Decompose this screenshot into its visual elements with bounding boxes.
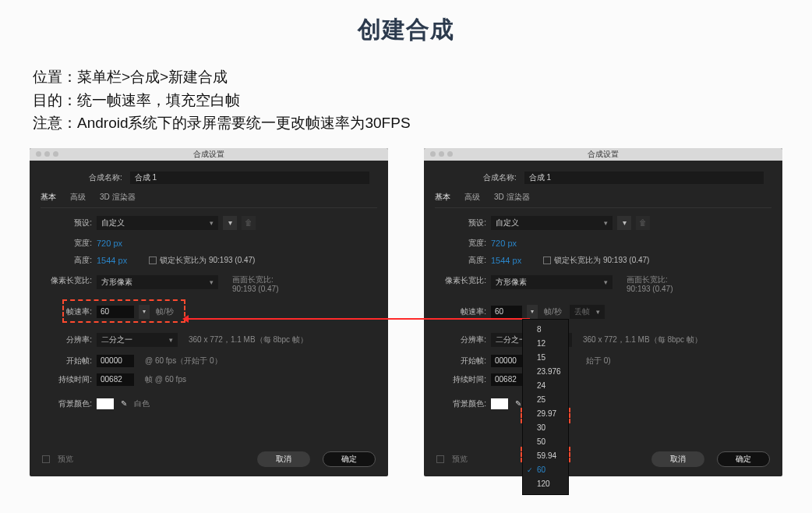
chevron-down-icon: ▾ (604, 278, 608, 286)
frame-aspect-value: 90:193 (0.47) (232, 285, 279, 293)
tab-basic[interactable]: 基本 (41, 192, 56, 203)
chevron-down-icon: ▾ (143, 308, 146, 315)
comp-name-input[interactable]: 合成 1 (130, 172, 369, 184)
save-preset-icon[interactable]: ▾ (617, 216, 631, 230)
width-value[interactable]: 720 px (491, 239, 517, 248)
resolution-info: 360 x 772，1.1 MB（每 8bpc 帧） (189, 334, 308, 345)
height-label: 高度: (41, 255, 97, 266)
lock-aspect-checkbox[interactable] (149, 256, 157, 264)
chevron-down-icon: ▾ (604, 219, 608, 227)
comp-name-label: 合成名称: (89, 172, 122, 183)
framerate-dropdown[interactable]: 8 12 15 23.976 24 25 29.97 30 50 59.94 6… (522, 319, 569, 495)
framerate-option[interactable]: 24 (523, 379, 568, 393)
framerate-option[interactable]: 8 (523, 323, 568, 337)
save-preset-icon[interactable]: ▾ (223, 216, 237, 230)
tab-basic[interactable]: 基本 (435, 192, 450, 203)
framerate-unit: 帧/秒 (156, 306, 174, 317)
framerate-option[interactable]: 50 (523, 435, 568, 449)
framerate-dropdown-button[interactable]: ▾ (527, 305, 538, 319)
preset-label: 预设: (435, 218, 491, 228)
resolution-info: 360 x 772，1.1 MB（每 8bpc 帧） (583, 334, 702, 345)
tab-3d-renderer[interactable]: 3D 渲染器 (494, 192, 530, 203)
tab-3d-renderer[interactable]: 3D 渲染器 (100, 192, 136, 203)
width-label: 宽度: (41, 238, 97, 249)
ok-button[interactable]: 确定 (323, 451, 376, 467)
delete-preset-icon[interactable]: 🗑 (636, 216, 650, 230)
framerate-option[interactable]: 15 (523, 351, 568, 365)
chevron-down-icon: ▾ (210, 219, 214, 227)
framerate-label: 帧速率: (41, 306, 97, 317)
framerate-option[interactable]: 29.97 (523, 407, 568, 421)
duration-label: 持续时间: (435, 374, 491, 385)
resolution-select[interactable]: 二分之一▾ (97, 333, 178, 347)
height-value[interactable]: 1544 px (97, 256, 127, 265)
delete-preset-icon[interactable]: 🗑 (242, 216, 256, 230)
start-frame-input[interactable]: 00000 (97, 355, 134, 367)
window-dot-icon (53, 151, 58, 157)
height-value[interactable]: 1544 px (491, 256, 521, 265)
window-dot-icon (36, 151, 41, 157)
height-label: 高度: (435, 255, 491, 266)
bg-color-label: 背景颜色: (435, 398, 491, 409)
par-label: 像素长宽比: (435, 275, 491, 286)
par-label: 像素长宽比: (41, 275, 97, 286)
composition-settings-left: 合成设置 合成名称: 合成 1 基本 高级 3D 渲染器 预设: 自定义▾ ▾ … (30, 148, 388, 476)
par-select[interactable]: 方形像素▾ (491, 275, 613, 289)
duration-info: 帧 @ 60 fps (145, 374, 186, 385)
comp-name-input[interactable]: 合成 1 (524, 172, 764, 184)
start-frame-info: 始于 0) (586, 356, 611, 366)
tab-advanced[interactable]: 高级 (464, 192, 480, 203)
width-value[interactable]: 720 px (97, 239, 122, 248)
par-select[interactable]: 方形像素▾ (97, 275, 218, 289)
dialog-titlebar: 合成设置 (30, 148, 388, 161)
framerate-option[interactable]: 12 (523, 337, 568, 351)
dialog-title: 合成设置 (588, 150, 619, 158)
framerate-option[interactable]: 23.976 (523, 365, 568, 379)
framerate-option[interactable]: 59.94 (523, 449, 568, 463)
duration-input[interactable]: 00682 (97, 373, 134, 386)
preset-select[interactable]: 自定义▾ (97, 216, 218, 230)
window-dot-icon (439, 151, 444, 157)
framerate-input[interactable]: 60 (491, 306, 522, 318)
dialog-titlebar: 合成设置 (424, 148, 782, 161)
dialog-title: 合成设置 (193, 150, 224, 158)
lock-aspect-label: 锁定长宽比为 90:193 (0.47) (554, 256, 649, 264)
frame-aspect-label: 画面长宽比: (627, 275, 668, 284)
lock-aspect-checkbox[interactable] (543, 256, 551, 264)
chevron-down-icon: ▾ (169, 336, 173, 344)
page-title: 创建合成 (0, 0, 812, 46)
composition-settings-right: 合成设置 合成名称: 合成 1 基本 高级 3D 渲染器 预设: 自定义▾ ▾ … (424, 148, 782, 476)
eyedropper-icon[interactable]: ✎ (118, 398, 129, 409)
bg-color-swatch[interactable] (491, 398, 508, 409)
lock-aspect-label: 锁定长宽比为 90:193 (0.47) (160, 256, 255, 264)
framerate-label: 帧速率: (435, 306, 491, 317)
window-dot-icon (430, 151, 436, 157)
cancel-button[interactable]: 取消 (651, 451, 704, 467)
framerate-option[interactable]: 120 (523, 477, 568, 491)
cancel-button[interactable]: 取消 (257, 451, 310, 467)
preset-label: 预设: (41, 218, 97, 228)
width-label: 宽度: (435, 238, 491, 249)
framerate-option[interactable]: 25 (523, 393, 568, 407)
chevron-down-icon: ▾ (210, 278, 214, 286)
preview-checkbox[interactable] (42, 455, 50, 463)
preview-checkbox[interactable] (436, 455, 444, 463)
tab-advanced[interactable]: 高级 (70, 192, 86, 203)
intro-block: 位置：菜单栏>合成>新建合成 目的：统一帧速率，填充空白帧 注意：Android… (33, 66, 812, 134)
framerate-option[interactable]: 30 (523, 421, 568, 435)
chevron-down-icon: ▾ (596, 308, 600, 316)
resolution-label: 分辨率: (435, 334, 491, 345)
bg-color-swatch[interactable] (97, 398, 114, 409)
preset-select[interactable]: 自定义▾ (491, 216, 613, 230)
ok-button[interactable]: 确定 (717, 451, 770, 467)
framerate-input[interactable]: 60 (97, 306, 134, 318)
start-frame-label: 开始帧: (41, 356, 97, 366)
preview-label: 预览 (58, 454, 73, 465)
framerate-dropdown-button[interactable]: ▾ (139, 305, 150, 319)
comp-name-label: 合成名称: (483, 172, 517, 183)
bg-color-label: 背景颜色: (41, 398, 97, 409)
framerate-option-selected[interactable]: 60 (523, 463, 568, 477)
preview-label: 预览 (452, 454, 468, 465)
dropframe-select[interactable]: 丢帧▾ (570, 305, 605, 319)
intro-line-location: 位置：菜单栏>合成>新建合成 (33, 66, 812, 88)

---

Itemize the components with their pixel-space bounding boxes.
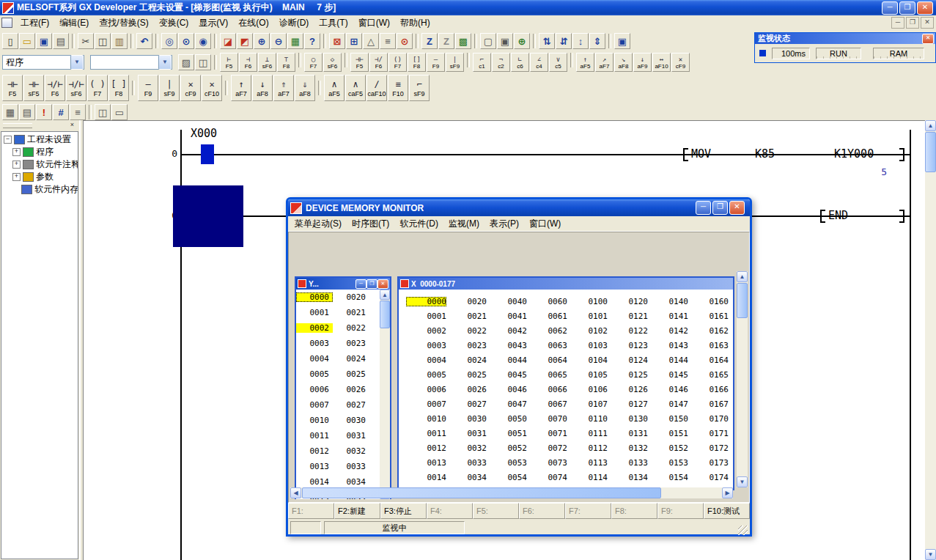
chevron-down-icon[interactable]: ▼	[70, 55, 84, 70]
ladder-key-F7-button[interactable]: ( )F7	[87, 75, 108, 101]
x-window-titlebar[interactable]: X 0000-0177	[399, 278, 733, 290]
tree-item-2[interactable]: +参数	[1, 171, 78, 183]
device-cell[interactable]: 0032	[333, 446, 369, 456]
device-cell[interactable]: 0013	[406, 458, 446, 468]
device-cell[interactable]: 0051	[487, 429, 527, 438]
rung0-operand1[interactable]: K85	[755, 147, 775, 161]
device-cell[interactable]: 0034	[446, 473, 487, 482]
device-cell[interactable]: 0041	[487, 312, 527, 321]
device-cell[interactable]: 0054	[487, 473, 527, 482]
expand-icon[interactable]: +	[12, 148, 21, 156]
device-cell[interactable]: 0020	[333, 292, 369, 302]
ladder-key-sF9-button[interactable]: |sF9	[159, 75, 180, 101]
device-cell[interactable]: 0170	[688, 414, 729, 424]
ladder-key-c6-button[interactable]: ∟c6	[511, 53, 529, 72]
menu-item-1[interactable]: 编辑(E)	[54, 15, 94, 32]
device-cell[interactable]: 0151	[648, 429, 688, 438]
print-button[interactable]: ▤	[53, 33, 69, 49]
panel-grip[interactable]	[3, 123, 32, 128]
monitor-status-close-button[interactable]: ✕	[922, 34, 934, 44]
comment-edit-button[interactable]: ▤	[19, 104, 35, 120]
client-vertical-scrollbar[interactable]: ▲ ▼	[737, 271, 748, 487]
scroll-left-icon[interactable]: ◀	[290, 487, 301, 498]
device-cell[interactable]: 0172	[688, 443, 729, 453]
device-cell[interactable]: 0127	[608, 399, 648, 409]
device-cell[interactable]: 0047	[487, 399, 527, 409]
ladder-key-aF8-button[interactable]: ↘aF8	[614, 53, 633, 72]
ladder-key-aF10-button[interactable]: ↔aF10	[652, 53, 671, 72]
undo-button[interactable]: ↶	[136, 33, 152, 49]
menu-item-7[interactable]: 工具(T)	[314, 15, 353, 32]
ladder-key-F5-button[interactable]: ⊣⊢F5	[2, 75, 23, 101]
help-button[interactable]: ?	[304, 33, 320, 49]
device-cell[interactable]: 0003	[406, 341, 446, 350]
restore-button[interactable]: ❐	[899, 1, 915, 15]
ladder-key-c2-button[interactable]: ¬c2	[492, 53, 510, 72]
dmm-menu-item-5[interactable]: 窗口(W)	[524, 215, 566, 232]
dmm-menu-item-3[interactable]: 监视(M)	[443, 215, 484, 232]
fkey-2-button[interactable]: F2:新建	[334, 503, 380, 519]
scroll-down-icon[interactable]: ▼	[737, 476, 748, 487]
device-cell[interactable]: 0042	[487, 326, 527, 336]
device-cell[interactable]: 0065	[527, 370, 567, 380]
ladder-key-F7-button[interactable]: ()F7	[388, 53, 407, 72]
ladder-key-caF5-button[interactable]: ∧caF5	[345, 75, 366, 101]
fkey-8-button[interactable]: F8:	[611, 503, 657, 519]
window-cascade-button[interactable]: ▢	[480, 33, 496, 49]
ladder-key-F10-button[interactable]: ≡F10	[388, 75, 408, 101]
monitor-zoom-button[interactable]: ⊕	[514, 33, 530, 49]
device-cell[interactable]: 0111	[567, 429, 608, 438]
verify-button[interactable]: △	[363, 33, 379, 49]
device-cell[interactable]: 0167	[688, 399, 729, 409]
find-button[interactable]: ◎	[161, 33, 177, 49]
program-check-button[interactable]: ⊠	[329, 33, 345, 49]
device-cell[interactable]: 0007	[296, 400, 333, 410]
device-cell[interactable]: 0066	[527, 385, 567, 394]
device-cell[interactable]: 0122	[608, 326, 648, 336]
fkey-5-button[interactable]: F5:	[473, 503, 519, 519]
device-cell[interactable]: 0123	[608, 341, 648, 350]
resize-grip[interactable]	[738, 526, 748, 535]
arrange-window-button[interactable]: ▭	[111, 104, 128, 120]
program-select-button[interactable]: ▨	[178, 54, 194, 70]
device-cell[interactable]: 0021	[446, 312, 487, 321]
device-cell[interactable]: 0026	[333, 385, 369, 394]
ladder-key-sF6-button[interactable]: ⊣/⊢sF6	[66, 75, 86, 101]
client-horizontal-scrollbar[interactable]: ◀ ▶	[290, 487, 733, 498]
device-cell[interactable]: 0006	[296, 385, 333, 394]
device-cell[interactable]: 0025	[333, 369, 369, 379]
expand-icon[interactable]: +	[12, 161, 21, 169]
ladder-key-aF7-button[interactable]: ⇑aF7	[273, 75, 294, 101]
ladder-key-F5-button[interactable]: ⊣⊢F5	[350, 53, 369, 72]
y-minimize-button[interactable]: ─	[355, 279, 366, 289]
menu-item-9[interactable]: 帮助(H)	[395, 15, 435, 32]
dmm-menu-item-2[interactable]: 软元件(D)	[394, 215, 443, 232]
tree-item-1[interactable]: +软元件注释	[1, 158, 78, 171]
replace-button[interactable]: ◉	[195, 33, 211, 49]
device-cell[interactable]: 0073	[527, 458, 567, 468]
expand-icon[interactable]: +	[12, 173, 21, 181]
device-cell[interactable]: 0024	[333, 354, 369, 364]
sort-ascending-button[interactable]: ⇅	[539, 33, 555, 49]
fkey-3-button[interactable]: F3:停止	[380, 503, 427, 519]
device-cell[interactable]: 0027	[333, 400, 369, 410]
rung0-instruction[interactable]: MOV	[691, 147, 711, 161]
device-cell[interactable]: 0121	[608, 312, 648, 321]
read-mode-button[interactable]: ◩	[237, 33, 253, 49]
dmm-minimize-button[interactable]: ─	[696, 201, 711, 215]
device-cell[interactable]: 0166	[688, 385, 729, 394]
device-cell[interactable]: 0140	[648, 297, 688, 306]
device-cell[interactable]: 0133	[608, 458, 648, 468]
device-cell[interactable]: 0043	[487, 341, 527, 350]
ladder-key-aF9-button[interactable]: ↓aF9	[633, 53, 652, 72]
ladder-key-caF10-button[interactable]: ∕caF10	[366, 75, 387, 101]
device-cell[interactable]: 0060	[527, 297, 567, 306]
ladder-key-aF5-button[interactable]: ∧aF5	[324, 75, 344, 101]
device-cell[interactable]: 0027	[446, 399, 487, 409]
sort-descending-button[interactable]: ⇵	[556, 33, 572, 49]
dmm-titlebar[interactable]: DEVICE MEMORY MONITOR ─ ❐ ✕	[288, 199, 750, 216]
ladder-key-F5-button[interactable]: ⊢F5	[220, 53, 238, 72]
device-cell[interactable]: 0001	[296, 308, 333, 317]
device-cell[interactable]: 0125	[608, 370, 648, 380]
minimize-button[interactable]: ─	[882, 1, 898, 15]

■ To do ■
How many lines in these entries contain the string "minimize"? State the number and nothing more.

■ Result below ■
3